In questo contesto particolarmente dibattuto, la Commissione Europea sta per rinnovare il permesso per l’utilizzo dell’erbicida nel territorio dell’UE per altri 15 anni (l’autorizzazione è scaduta il 31 dicembre scorso, ma è stata prorogata a giugno 2016). La bozza del provvedimento, in esame in questi giorni dai rappresentanti degli Stati membri, è stata visionata dal quotidiano britannico The Guardian, secondo il quale sarebbero richiesti ulteriori studi, da concludere entro agosto, sul carattere di potenziale distruttore endocrino del glifosato. Per l’agenzia Ansa, la bozza della Commissione UE prevedrebbe il divieto di almeno un coformulante chimico usato in combinazione con il principio attivo del glifosato: il Poe-tallowamine, già vietato in Germania. Inoltre, per aumentare il livello di sicurezza, il progetto di proposta vorrebbe dare agli Stati membri la possibilità di identificare altri coformulanti dannosi attualmente utilizzati nei fitofarmaci.
Contro il rinnovo dell’autorizzazione europea del glifosato si sono espresse trentadue associazioni ambientaliste e dell’agricoltura biologica italiane, riunite nel movimento “Stop glifosato”. Questi gruppi hanno scritto pochi giorni fa ai ministri dell’Agricoltura, dell’Ambiente e della Salute, definendo quello del glifosato un autentico scandalo e chiedendo la messa al bando dell’erbicida, perché “In assenza di un consenso scientifico sul tema della pericolosità del prodotto chimico per la salute umana, la Commissione e gli Stati membri hanno prima di tutto la responsabilità di proteggere la salute dei cittadini adottando il principio di precauzione. Perfino la Colombia, a maggio del 2015, ha smesso di usarlo per distruggere le piantagioni di coca”.
Cos’è il glifosato
Il glifosato, secondo una ricerca pubblicata su Environmental Sciences il primo febbraio, è l’erbicida più diffuso al mondo, con 8,6 miliardi di chilogrammi spruzzati nel 2014. La sostanza fu brevettato come erbicida dalla Monsanto Company nel 1974, multinazionale specializzata in biotecnologie agrarie, sementi e leader mondiale nella produzione di alimenti Ogm.

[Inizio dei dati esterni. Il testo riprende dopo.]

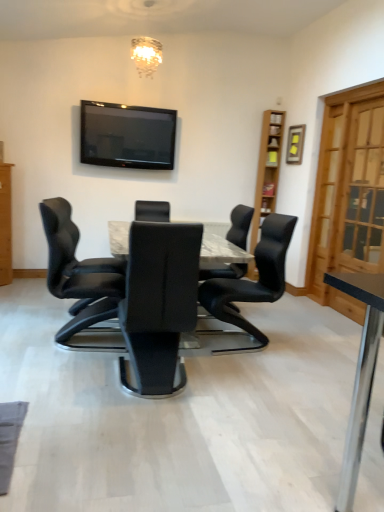 Question: From a real-world perspective, relative to light brown wooden cabinet at left, is black leather chair at center, acting as the 2th chair starting from the right, vertically above or below?

Choices:
 (A) below
 (B) above

Answer: (A)

Question: Considering the positions of point (200, 287) and point (3, 198), is point (200, 287) closer or farther from the camera than point (3, 198)?

Choices:
 (A) farther
 (B) closer

Answer: (B)

Question: Which object is the farthest from the flat-screen black at upper center?

Choices:
 (A) black leather chair at center, acting as the 2th chair starting from the right
 (B) black leather chair at center, which is the first chair from right to left
 (C) light brown wooden cabinet at left
 (D) clear glass door at right
 (E) black leather chair at left, arranged as the 1th chair when viewed from the left

Answer: (B)

Question: Estimate the real-world distances between objects in this image. Which object is closer to the light brown wooden cabinet at left?

Choices:
 (A) black leather chair at center, the third chair when ordered from left to right
 (B) wooden bookshelf at upper right
 (C) flat-screen black at upper center
 (D) clear glass door at right
 (E) marble table at center

Answer: (E) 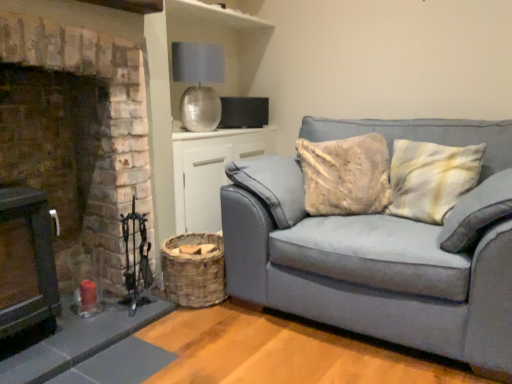 What is the approximate width of suede gray couch at right?

suede gray couch at right is 38.78 inches wide.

Agisce bloccando nutrienti minerali essenziali per la vita di piante, microrganismi e animali e, anche se era stato presentato come una sostanza rapidamente biodegradabile e non tossica, è invece ampiamente diffuso nell’ambiente insieme al suo metabolico Ampa.
La ricerca di Environmental Sciences fa notare che due terzi del glifosato usato nei campi statunitensi sono stati spruzzati negli ultimi dieci anni. A gennaio 2016, riferisce la Reuters, la Monsanto ha fatto causa allo stato della California che aveva proposto di inserire il glifosato nella sua lista delle sostanze cancerogene.
Precisiamo che glifosato ed ampa sono le sostanze maggiormente presenti anche nelle acque italiane, come segnala il rapporto ISPRA, e purtroppo ricercate sistematicamente solo in Lombardia. Di recente anche in Toscana è stata ricercata questa sostanza su un centinaio di campioni di acque destinate al consumo umano ed è emerso che “L’erbicida glifosato, per quanto rilevato in un numero limitato di campioni a causa della complessità del metodo di analisi, è stato riscontrato in una percentuale elevata di analisi, anche superiore a 1 microgrammo/litro”. Il glifosato si può ritrovare non solo in alimenti e bevande di origine vegetale come la birra che arrivano sulla nostra tavola, ma anche in alimenti di origine animale.